> Task description: Repeat the data in full. Drop every picture.

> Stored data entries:
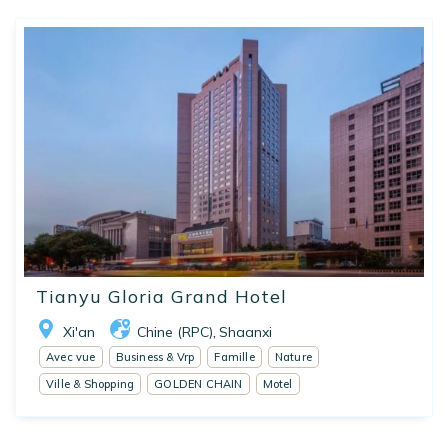
Tianyu Gloria Grand Hotel
Xi'an
Chine (RPC)
Shaanxi
,
Avec vue
Business & Vrp
Famille
Nature
Ville & Shopping
GOLDEN CHAIN
Motel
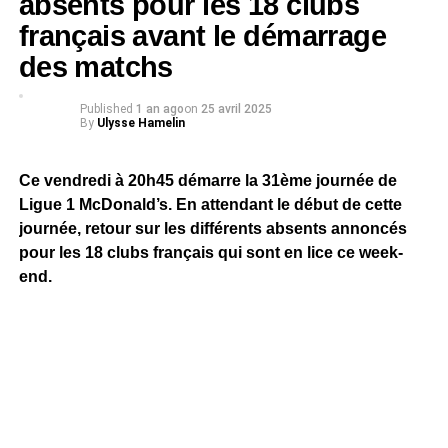
absents pour les 18 clubs
français avant le démarrage
des matchs
Published
1 an ago
on
25 avril 2025
By
Ulysse Hamelin
Ce vendredi à 20h45 démarre la 31ème journée de
Ligue 1 McDonald’s. En attendant le début de cette
journée, retour sur les différents absents annoncés
pour les 18 clubs français qui sont en lice ce week-
end.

> Written answer:
Tianyu Gloria Grand Hotel
Xi'an
Chine (RPC)
Shaanxi
,
Avec vue
Business & Vrp
Famille
Nature
Ville & Shopping
GOLDEN CHAIN
Motel
absents pour les 18 clubs
français avant le démarrage
des matchs
Published
1 an ago
on
25 avril 2025
By
Ulysse Hamelin
Ce vendredi à 20h45 démarre la 31ème journée de
Ligue 1 McDonald’s. En attendant le début de cette
journée, retour sur les différents absents annoncés
pour les 18 clubs français qui sont en lice ce week-
end.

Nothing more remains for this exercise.